Autriche : Lorsque les syndicats font des «affaires», loin des intérêts des travailleurs20/04/20062006Journal/medias/journalnumero/images/2006/04/une1968.jpg.445x577_q85_box-0%2C104%2C1383%2C1896_crop_detail.jpg

Dans le monde

Autriche : Lorsque les syndicats font des «affaires», loin des intérêts des travailleurs

Début avril, Fritz Verzetnitsch, le président de la Fédération Autrichienne des Syndicats, l'ÖGB, a démissionné de son poste, et de son mandat de député social-démocrate au Parlement, à la suite des allégations selon lesquelles il aurait utilisé le fonds de grève du syndicat comme garantie contre une perte d'un milliard d'euros subie par la banque Bawag dans des affaires spéculatives réalisées dans les Caraïbes. C'est le dernier épisode en date d'un scandale financier qui a éclaté en octobre 2005, un scandale d'un type courant dans le monde capitaliste des affaires.

Mais ce qui est tout de même particulier, c'est que la Bawag, la troisième banque du pays, est possédée à 100% par l'ÖGB. Son origine remonte à 1922, lorsque le chancelier social-démocrate d'alors, Karl Renner, créa la Banque du Travail à partir d'instituts de crédits ouvriers apparus en 1913. Il s'agissait, selon ses propres termes, d'éviter aux institutions ouvrières d'avoir recours aux organismes financiers capitalistes.

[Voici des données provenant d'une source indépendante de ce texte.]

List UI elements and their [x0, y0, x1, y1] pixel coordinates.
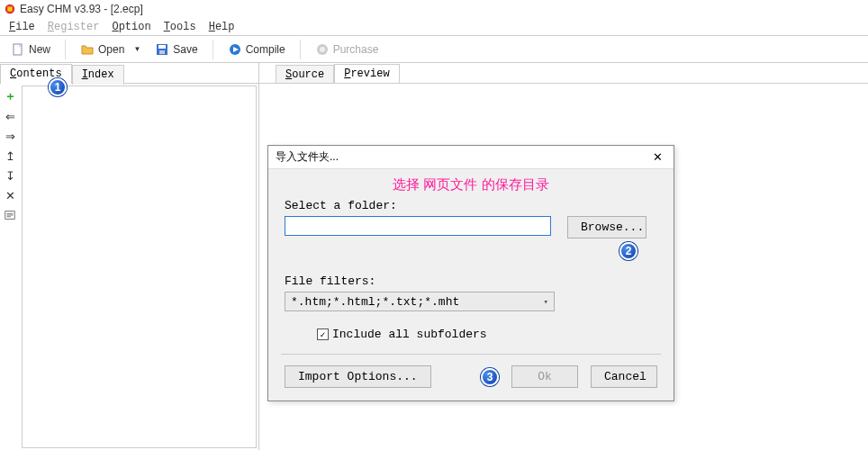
arrow-right-icon[interactable]: ⇒ — [3, 129, 17, 143]
menu-register[interactable]: Register — [42, 19, 105, 35]
menu-file[interactable]: File — [4, 19, 41, 35]
svg-rect-1 — [7, 6, 12, 11]
arrow-left-icon[interactable]: ⇐ — [3, 109, 17, 123]
menu-tools[interactable]: Tools — [158, 19, 202, 35]
dialog-titlebar: 导入文件夹... ✕ — [268, 146, 674, 169]
chevron-down-icon: ▾ — [544, 297, 548, 307]
dialog-body: 选择 网页文件 的保存目录 Select a folder: Browse...… — [268, 169, 674, 400]
menu-help[interactable]: Help — [203, 19, 240, 35]
open-dropdown-caret[interactable]: ▼ — [133, 45, 140, 53]
menu-option[interactable]: Option — [106, 19, 156, 35]
svg-rect-5 — [159, 50, 165, 54]
svg-point-8 — [320, 47, 325, 52]
import-folder-dialog: 导入文件夹... ✕ 选择 网页文件 的保存目录 Select a folder… — [267, 145, 674, 401]
left-pane: Contents Index ＋ ⇐ ⇒ ↥ ↧ ✕ — [0, 63, 259, 450]
divider — [281, 354, 661, 355]
dialog-title: 导入文件夹... — [276, 149, 339, 165]
toolbar-separator — [300, 40, 301, 59]
compile-icon — [228, 42, 242, 57]
browse-button[interactable]: Browse... — [567, 216, 646, 238]
tab-index[interactable]: Index — [72, 65, 124, 85]
toolbar: New 1 Open ▼ Save Compile Purchase — [0, 36, 868, 63]
badge-3: 3 — [481, 368, 499, 386]
folder-input[interactable] — [285, 216, 551, 236]
arrow-up-icon[interactable]: ↥ — [3, 148, 17, 163]
ok-button[interactable]: Ok — [511, 365, 578, 388]
left-content: ＋ ⇐ ⇒ ↥ ↧ ✕ — [0, 83, 258, 450]
tab-preview[interactable]: Preview — [334, 64, 399, 84]
arrow-down-icon[interactable]: ↧ — [3, 168, 17, 183]
tab-source[interactable]: Source — [276, 65, 334, 85]
menubar: File Register Option Tools Help — [0, 18, 868, 36]
contents-tree[interactable] — [22, 86, 257, 448]
close-icon[interactable]: ✕ — [648, 148, 666, 166]
purchase-button[interactable]: Purchase — [308, 40, 386, 59]
include-subfolders-checkbox[interactable]: ✓ — [317, 328, 329, 340]
save-icon — [155, 42, 169, 57]
compile-label: Compile — [246, 43, 285, 56]
import-options-button[interactable]: Import Options... — [285, 365, 431, 388]
annotation-text: 选择 网页文件 的保存目录 — [285, 176, 657, 194]
left-toolbar: ＋ ⇐ ⇒ ↥ ↧ ✕ — [0, 84, 20, 450]
save-label: Save — [173, 43, 197, 56]
window-title: Easy CHM v3.93 - [2.ecp] — [20, 3, 143, 15]
open-label: Open — [98, 43, 124, 56]
app-icon — [4, 3, 16, 15]
badge-2: 2 — [619, 242, 637, 260]
properties-icon[interactable] — [3, 208, 17, 222]
open-button[interactable]: Open ▼ — [73, 40, 148, 59]
toolbar-separator — [212, 40, 213, 59]
purchase-label: Purchase — [333, 43, 379, 56]
select-folder-label: Select a folder: — [285, 199, 657, 212]
add-icon[interactable]: ＋ — [3, 89, 17, 104]
svg-rect-4 — [158, 45, 166, 49]
new-button[interactable]: New — [4, 40, 58, 59]
save-button[interactable]: Save — [148, 40, 204, 59]
file-filters-label: File filters: — [285, 274, 657, 288]
include-subfolders-label: Include all subfolders — [332, 328, 487, 341]
right-tabs: Source Preview — [259, 63, 868, 83]
titlebar: Easy CHM v3.93 - [2.ecp] — [0, 0, 868, 18]
badge-1: 1 — [49, 78, 67, 96]
new-label: New — [29, 43, 50, 56]
compile-button[interactable]: Compile — [221, 40, 293, 59]
open-icon — [80, 42, 95, 57]
toolbar-separator — [65, 40, 66, 59]
filter-combo[interactable]: *.htm;*.html;*.txt;*.mht ▾ — [285, 292, 555, 311]
purchase-icon — [315, 42, 330, 57]
filter-value: *.htm;*.html;*.txt;*.mht — [291, 295, 459, 309]
left-tabs: Contents Index — [0, 63, 258, 83]
new-icon — [11, 42, 25, 57]
cancel-button[interactable]: Cancel — [591, 365, 657, 388]
delete-icon[interactable]: ✕ — [3, 188, 17, 202]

C'était déjà un choix éloigné de la lutte de classe, qui traduisait le souci des dirigeants sociaux-démocrates d'installer leur immense appareil dans la durée au sein de la société capitaliste. Celle-ci ne leur en laissa pas longtemps l'occasion: après l'insurrection ouvrière réprimée de février 1934 et l'interdiction du Parti Social-démocrate, la banque fut dissoute.

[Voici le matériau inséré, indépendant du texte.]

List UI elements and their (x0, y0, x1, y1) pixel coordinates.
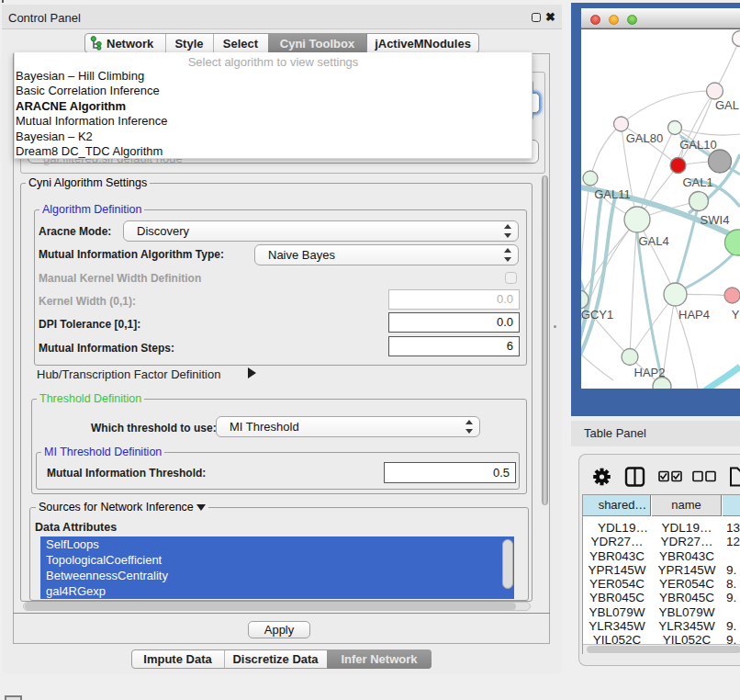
svg-text:GCY1: GCY1 (581, 308, 613, 322)
svg-text:GAL: GAL (715, 98, 739, 112)
svg-text:GAL1: GAL1 (682, 175, 712, 189)
svg-text:GAL10: GAL10 (679, 138, 716, 152)
svg-text:SWI4: SWI4 (701, 213, 730, 227)
svg-text:GAL4: GAL4 (638, 234, 668, 248)
svg-text:HAP2: HAP2 (634, 366, 666, 379)
svg-text:GAL11: GAL11 (594, 187, 631, 201)
svg-text:Y: Y (732, 308, 740, 322)
svg-text:GAL80: GAL80 (626, 131, 663, 145)
svg-text:HAP4: HAP4 (678, 308, 710, 322)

Mais dans le cadre de la participation du Parti Social-démocrate (SPÖ) à la reconstruction de l'ordre bourgeois après-guerre, elle fut de nouveau autorisée en 1947, et se transforma en 1963 en Banque pour le Travail et l'Industrie (Bawag). Celle-ci devint alors progressivement une banque comme les autres, avec sans doute une clientèle plus populaire, en s'appuyant sur le poids de l'ÖGB, qui revendique 1,4 million d'adhérents dans un pays d'un peu plus de 8 millions d'habitants. Dans un premier temps, l'ÖGB ne possédait que 70% des parts tandis que les 30% restants revenaient à la coopérative de consommation Konsum... qui lui était liée. Après la faillite de Konsum en 1995, et les milliers de licenciements opérés parmi ses salariés dans les années suivantes avec la complicité du syndicat et du SPÖ, l'ÖGB devint le seul actionnaire de la banque.

Pour se sortir du guêpier actuel, les dirigeants syndicaux semblent avoir fait le choix de mettre en vente la Bawag. Mais cela ne changera rien au fait qu'ils ont poussé leur intégration dans la société capitaliste à un degré rarement égalé, en se comportant sous bien des aspects comme des capitalistes comme les autres. La Bawag possède ainsi des participations dans bien des entreprises, dont la Loterie Nationale ou encore la Bourse de Vienne. Tandis que l'ÖGB gère de son côté une kyrielle d'entreprises, dont des hôtels, des sociétés du monde des médias, et une participation dans la Banque Nationale Autrichienne.

Pour se défendre, les travailleurs autrichiens, qui sont en butte comme partout en Europe aux attaques du patronat et des gouvernements à son service, à la privatisation des services publics, devront bousculer ces dirigeants syndicaux bien plus préoccupés de gérer leurs «affaires» que d'organiser la défense des salariés: l'Autriche est ainsi un des pays d'Europe qui affiche le plus bas taux de conflits du travail, avec moins d'une minute de grève par salarié et par an pour la période 1950-2000!